Can Java LinkedList be read in multiple-threads safely? - java

I would like multiple threads to iterate through the elements in a LinkedList. I do not need to write into the LinkedList. Is it safe to do so? Or do I need a synchronized list to make it work?
Thank you!

They can do this safely, PROVIDED THAT:
they synchronize with (all of) the threads that have written the list BEFORE they start the iterations, and
no threads modify the list during the iterations.
The first point is necessary, because unless there is proper synchronization before you start, there is a possibility that one of the "writing" threads has unflushed changes for the list data structures in local cache memory or registers, or one of the reading threads has stale list state in its cache or registers.
(This is one of those cases where a solid understanding of the Java memory model is needed to know whether the scenario is truly thread-safe.)
Or do I need a synchronized list to make it work
You don't necessarily need to go that far. All you need to do is to ensure that there is a "happens-before" relationship at the appropriate point, and there are a variety of ways to achieve that. For instance, if the list is created and written by the writer thread, and the writer then passes the list to the reader thread objects before calling start() on them.

From the Java documentation:
Note that this implementation is not synchronized.
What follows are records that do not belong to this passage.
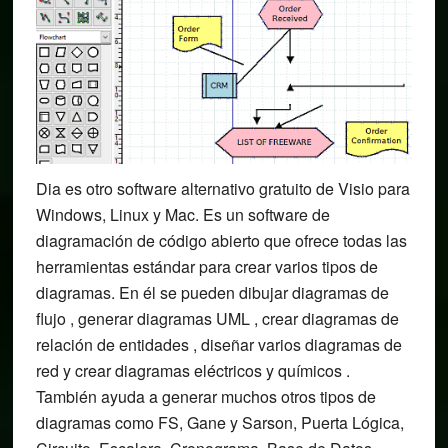
Dia es otro software alternativo gratuito de Visio para
Windows, Linux y Mac. Es un software de
diagramación de código abierto que ofrece todas las
herramientas estándar para crear varios tipos de
diagramas. En él se pueden dibujar diagramas de
flujo , generar diagramas UML , crear diagramas de
relación de entidades , diseñar varios diagramas de
red y crear diagramas eléctricos y químicos .
También ayuda a generar muchos otros tipos de
diagramas como FS, Gane y Sarson, Puerta Lógica,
If multiple threads access a linked list concurrently, and at least one of the threads modifies the list structurally, it must be synchronized externally. (A structural modification is any operation that adds or deletes one or more elements; merely setting the value of an element is not a structural modification.) This is typically accomplished by synchronizing on some object that naturally encapsulates the list. If no such object exists, the list should be "wrapped" using the Collections.
In other words, if you are truly just iterating through then you're alright, just be careful.

Related

Why are we here, specifically, saying that ArrayList is not thread safe?
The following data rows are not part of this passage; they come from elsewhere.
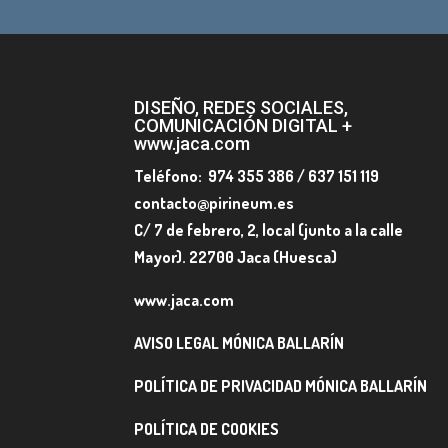
DISEÑO, REDES SOCIALES,
COMUNICACIÓN DIGITAL +
www.jaca.com
Teléfono: 974 355 386 / 637 151 119
contacto@pirineum.es
C/ 7 de febrero, 2, local (junto a la calle
Mayor). 22700 Jaca (Huesca)
www.jaca.com
AVISO LEGAL MÓNICA BALLARÍN
POLÍTICA DE PRIVACIDAD MÓNICA BALLARÍN
POLÍTICA DE COOKIES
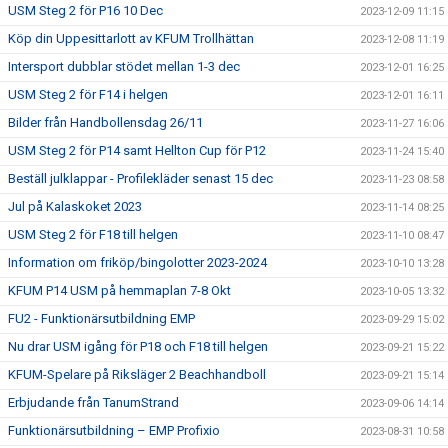
USM Steg 2 för P16 10 Dec
2023-12-09 11:15
Köp din Uppesittarlott av KFUM Trollhättan
2023-12-08 11:19
Intersport dubblar stödet mellan 1-3 dec
2023-12-01 16:25
USM Steg 2 för F14 i helgen
2023-12-01 16:11
Bilder från Handbollensdag 26/11
2023-11-27 16:06
USM Steg 2 för P14 samt Hellton Cup för P12
2023-11-24 15:40
Beställ julklappar - Profilekläder senast 15 dec
2023-11-23 08:58
Jul på Kalaskoket 2023
2023-11-14 08:25
USM Steg 2 för F18 till helgen
2023-11-10 08:47
Information om friköp/bingolotter 2023-2024
2023-10-10 13:28
KFUM P14 USM på hemmaplan 7-8 Okt
2023-10-05 13:32
FU2 - Funktionärsutbildning EMP
2023-09-29 15:02
Nu drar USM igång för P18 och F18 till helgen
2023-09-21 15:22
KFUM-Spelare på Riksläger 2 Beachhandboll
2023-09-21 15:14
Erbjudande från TanumStrand
2023-09-06 14:14
Funktionärsutbildning – EMP Profixio
2023-08-31 10:58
Description: If we use same object reference among multiple threads, no object is thread safe. Similarly, if any collection reference is shared among multiple threads then that collection is not thread-safe since other threads can access it. So, Why are we here specifically saying that ArrayList is not thread-safe? What about the other Collections?
You misunderstand the meaning of "thread-safe."
When we say "class X is thread-safe," We are not saying that you don't have to worry about the thread-safety of a program that uses it. If you build a program using nothing but thread-safe objects, that does not guarantee that your program will be thread-safe.
So what does it guarantee?
Suppose you have a List. Suppose that two threads, A and B, each write different values to the same index in the list, suppose that some thread C reads from that index, and suppose that none of those three threads uses any synchronization.
If the list is "thread-safe," then you can be assured that thread C will get one of three possible values:
The value that thread A wrote,
The value that thread B wrote,
The value that was stored at that index before either thread A or thread B wrote.
If the list is not thread-safe, then any of those same three things could happen, but also, other things could happen:
Thread C could get a value that was never in the list,
The list could behave in broken ways in the future for thread C even if no other thread continues to use it,
The program could crash,
etc. (I don't know how many other strange things could happen.)
When we say that a class is "thread-safe" we are saying that it will always behave in predictable, reasonable ways, even when its methods are concurrently called by multiple threads.
If you write a program that uses a "thread-safe" list, and if it depends on thread C reading one particular value of the three possibilities that I listed above, then your program has a thread-safety problem, even though the list itself does not.
I haven't checked but I think that all standard Collection implementations state if they are thread-safe or not. So you know if you can share that collection among different threads without synchronization.
CopyOnWriteArrayList for example is a thread-safe List implementation.
ArrayList is unsynchronized in implementation. When an object is unsynchronized it means that is is not locked while being modified structurally. A structural modification is any operation that adds or deletes one or more elements, or explicitly resizes the backing array; merely setting the value of an element is not a structural modification.
What you are referring to is an array which the elements are being added to or being deleted from and can be modified this differs from it having its value being set.
Reference is in regards with the pointer of the start of the array but how many elements are there is in question and having an unsynchronized object being modified in the sense of elements while the elements are being iterated over by another thread the integrity of the elements in the list is hard to guarantee. I hope I was able to convey the message plainly.
Look for more details here in Oracle: Array List and ConcurrentModificationException
ArrayList:
Note that this implementation is not synchronized. If multiple threads access an ArrayList instance concurrently, and at least one of the threads modifies the list structurally, it must be synchronized externally. (A structural modification is any operation that adds or deletes one or more elements, or explicitly resizes the backing array; merely setting the value of an element is not a structural modification.) This is typically accomplished by synchronizing on some object that naturally encapsulates the list. If no such object exists, the list should be "wrapped" using the Collections.synchronizedList method.
ConcurrentModificationException:
Note that fail-fast behavior cannot be guaranteed as it is, generally speaking, impossible to make any hard guarantees in the presence of unsynchronized concurrent modification.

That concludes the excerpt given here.